Neben dem Titelkampf steht auch ein hochkaratiges Seriendebüt in Zandvoort im Mittelpunkt des Interesses. Marc Lieb, der Le-Mans-Sieger und Champion der Langstreckenweltmeisterschaft WEC 2016, gibt im Porsche 911 GT3 R des Team75 Bernhard seinen Einstand in der Serie. Er teilt sich das Fahrzeug mit Teamchef Timo Bernhard (37/Bruchmühlbach-Miesau), ebenfalls Le-Mans-Sieger und Titelträger in der WEC. Lieb ist bei Porsche inzwischen hauptberuflich als Leiter Kundensport angestellt.

Mit der Strecke vor den Toren von Amsterdam steht der bei den Fahrern wohl beliebteste im Kalender an. Der ehemalige Formel-1-Kurs direkt in den Nordseedünen ist eine echte "Oldschool"-Strecke. Es geht bergauf und -ab, zahlreiche Kurven sind echte Mutecken - schnell und nicht einsehbar -, und statt weitläufiger Asphaltflächen gibt es Kiesbetten, die jeden Fahrfehler bestrafen. "Zandvoort ist meine Lieblingsstrecke", sagt daher auch BMW-Pilot Timo Scheider, der sich bei Schnitzer ein Fahrzeug mit Mikkel Jensen teilt.

"Von der Topografie ist sie wie die Nürburgring-Nordschleife in Klein. Aber auch der immer wieder auf die Strecke wehende Sand stellt die Fahrer vor Herausforderungen", so Scheider. Der ehemalige DTM-Champion ist daher hoch motiviert: "Zandvoort sollte dem M6 GT3 liegen. Der Kurs war in meiner Historie schon immer eine besondere Strecke gewesen, daher wäre es eine schöne Sache, dort zu gewinnen. Denn ein Sieg fehlt uns nach mehreren Podestplätzen noch."

Timo Scheider: Auf der "Lieblingsstrecke" zum ersten Sieg?

Bereits über seinen ersten ADAC-GT-Masters-Sieg freuen konnte sich dagegen der einzige Niederländer im Starterfeld: Indy Dontje triumphierte zuletzt auf dem Nürburgring erstmals zusammen mit Teamkollege Maximilian Buhk. Damit zählt das Mercedes-AMG-Duo zu den sieben Rennsiegern von vier verschiedenen Marken in den ersten acht Saisonrennen. Dontje will auch bei seinem Heimspiel ganz oben auf dem Podest stehen.

"Der Sieg auf dem Nürburgring macht natürlich Appetit auf mehr und war eine tolle Einstimmung auf Zandvoort", sagt der aktuelle Tabellensechste. "Ich bin mir sicher, dass viele Fans kommen und für eine tolle Stimmung sorgen werden. 2017 bin ich dort einmal Dritter geworden - jetzt soll es noch besser laufen."

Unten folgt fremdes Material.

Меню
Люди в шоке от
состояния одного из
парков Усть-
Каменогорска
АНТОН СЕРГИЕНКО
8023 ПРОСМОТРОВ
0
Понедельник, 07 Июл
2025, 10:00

Chancen auf vordere Ränge rechnen sich auch die Tabellendritten Robert Renauer und Mathieu Jaminet (Herberth) aus - nicht zuletzt da Porsche in Zandvoort mit drei Siegen die bisher erfolgreichste Marke im ADAC-GT-Masters ist. Dem deutsch-französischen "Neunelfer"-Duo fehlen derzeit 14 Punkte auf die Tabellenspitze. "Zuletzt am Nürburgring hatten wir ein wirklich schwieriges Wochenende", so Teamchef Alfred Renauer. "Doch dank Platz fünf im Sonntagslauf haben wir den Abstand zur Spitze verkürzt. Das lässt uns optimistisch nach Zandvoort blicken."

Die Zuschauer erwartet ein unterhaltsames Motorsport-Wochenende. Neben den 35 GT3-Sportwagen des ADAC-GT-Masters starten dort auch die ADAC TCR Germany mit hochklassigen Tourenwagen-Sport, der traditionsreiche Porsche-Carrera-Cup sowie der Renault-Clio-Cup-Central-Europe, der unterhaltsamen Markenpokalsport bietet. Mit dem unter circuitzandvoort.nl als Download erhältlichen "Dünenticket" ist der Eintritt zu den Stehplatzbereichen im Außenbereich der Rennstrecke kostenlos.